# Fly line help!



## devildog83 (Apr 2, 2009)

So I decided to get into Fly fishing! I built my rod(Sevier sw 9' 7wt), purchased my reel(Okuma SLV 7/8wt.) and just realized the fly line was more of a hassle than the rest of the project. I do not want to break the bank on the line or backing but would appreciate any input for a good starter line.
Thanks,
Porter


----------



## Yut fisher (Feb 28, 2010)

Devil Dog,

Sounds like a nice rod that you built, that is awesome. 

I personally like the RIO brand stuff but everyone has their preference. That being said Cabelas has a a good beginners line that is called, Cabela's Prestige Plus Saltwater Fly Line, this is on their website for 39.99. It received a lot of good reviews and supposedly can compete with the RIO and Scientific Angler brands.

I have never cast a Sevier blank so I'm not exactly sure about the action of your rod however, if you fell that it is a fast or very fast action blank you might want to upline your rod. Again, this is preference because some people feel that you need a line one weight heavier that your rod in order for it to load properly. 

Good luck and if you have any questions just let me know.


----------



## timeflies (Oct 3, 2007)

I think I have some orvis silver label for a 7 wt if you want it.
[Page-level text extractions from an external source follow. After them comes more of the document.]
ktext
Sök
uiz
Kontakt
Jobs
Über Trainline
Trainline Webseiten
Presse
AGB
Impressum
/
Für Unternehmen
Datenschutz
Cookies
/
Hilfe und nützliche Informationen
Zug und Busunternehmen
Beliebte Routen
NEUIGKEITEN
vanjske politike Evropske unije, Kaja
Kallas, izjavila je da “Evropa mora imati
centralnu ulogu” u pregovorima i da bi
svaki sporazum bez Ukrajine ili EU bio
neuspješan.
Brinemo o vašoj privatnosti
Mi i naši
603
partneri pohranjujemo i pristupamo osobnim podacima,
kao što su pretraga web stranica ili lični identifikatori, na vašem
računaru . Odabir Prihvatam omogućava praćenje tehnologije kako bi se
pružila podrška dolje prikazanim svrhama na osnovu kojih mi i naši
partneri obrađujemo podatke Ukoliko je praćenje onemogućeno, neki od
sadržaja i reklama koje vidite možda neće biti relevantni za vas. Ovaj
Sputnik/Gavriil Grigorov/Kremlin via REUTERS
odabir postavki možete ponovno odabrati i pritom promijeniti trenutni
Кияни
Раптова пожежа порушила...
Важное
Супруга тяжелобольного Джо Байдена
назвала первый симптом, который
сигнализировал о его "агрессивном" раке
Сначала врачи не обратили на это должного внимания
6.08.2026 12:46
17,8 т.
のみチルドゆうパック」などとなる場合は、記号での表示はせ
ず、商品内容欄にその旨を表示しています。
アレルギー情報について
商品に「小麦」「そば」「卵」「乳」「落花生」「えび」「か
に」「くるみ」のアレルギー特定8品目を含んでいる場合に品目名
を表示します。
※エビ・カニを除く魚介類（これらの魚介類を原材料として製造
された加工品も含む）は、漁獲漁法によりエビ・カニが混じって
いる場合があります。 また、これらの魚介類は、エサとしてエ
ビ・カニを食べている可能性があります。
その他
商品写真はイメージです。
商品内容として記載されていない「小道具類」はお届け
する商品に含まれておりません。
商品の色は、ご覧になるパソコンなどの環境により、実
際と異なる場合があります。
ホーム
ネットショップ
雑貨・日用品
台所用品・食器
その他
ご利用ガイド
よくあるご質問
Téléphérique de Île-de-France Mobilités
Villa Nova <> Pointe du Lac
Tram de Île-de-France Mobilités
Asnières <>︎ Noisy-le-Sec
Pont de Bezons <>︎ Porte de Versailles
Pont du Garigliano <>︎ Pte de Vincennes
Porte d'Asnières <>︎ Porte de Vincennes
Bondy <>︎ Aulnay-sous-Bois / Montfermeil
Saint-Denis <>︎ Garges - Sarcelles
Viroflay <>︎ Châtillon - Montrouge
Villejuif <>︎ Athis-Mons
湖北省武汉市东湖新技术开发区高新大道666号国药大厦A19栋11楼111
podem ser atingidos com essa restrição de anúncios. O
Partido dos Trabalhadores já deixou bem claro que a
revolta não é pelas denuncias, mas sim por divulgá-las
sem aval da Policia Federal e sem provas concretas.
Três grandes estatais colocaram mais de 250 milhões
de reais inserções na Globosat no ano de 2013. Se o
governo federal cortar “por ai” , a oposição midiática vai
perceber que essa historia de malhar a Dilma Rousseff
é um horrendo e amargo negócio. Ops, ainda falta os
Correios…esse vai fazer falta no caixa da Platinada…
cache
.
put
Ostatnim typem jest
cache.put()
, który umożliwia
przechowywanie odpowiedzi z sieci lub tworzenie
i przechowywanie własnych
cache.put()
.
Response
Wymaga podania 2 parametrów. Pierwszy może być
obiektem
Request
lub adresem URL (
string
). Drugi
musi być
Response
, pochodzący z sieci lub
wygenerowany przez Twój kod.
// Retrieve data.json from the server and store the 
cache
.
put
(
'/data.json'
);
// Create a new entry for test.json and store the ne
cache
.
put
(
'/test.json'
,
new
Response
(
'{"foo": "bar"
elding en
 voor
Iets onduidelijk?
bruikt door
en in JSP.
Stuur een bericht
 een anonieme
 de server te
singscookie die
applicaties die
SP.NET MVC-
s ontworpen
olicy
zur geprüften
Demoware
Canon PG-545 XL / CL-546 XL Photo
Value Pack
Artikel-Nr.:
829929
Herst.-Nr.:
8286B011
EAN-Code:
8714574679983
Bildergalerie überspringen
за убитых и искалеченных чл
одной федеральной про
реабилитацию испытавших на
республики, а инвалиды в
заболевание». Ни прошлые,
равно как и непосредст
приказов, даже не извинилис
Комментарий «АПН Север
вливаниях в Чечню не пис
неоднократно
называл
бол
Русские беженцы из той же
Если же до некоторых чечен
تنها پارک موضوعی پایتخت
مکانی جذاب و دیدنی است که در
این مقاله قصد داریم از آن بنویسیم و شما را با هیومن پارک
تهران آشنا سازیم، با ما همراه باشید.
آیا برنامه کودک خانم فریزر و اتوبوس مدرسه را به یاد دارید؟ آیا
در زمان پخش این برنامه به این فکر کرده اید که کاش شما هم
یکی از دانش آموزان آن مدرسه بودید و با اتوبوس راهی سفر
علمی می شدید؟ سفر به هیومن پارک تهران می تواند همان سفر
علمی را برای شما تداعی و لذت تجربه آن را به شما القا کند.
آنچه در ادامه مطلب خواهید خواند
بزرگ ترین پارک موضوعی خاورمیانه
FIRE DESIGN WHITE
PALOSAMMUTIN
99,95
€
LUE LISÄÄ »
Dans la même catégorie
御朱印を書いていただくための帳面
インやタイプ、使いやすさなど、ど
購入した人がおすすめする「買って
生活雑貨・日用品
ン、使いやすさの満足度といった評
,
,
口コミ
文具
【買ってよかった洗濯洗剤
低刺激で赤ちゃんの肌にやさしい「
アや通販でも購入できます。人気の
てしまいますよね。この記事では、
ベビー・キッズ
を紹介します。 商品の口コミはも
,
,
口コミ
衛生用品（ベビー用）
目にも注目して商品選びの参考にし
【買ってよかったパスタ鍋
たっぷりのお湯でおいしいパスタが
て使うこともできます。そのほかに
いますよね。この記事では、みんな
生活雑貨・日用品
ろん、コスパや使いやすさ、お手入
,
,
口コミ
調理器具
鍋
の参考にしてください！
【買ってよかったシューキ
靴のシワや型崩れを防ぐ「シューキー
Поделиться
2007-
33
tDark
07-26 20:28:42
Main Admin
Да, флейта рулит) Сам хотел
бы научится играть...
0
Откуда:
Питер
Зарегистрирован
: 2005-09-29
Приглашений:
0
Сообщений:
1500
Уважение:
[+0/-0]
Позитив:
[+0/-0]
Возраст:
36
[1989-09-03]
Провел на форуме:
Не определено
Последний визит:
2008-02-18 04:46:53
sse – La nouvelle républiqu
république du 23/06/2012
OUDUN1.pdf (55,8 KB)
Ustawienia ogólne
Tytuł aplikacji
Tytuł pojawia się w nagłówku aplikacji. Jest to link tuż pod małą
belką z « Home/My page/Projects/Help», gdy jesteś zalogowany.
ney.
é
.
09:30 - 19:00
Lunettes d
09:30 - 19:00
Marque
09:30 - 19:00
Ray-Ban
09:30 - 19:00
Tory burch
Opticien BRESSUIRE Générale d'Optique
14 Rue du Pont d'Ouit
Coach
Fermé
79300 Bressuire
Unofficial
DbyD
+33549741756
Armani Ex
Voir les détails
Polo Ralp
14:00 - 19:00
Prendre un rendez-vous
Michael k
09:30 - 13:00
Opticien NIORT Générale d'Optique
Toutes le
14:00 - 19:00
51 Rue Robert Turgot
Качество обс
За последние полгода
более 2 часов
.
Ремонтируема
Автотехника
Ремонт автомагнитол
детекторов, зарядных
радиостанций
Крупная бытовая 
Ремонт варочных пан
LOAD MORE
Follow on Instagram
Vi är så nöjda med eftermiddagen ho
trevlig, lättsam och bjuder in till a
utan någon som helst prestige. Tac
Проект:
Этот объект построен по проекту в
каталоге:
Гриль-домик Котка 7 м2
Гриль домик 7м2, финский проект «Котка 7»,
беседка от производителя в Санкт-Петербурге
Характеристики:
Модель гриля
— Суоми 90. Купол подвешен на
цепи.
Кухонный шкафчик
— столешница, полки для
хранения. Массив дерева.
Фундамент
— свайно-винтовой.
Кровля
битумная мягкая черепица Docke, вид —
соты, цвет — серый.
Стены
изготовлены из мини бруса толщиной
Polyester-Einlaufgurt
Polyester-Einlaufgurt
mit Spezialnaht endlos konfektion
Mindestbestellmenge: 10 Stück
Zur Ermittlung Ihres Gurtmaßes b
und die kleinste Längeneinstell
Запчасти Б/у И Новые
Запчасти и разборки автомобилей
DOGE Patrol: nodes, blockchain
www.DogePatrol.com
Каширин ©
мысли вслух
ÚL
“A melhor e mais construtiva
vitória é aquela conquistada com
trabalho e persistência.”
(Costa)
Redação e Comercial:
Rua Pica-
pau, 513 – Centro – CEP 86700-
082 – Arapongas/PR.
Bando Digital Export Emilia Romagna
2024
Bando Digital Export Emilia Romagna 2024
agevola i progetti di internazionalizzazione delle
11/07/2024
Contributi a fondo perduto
My recommendation is cortland laser line intermediate but that is for the type if fishing I do. Your choice will depend on what you want to fish for and where. Regardless, If you want something to start with, you are welcome to it.


----------



## Bullshark (Mar 19, 2009)

Basspro got me set up for about $15. that was the backing and the tipit. I did not know I was going or I would have brought your reel.


----------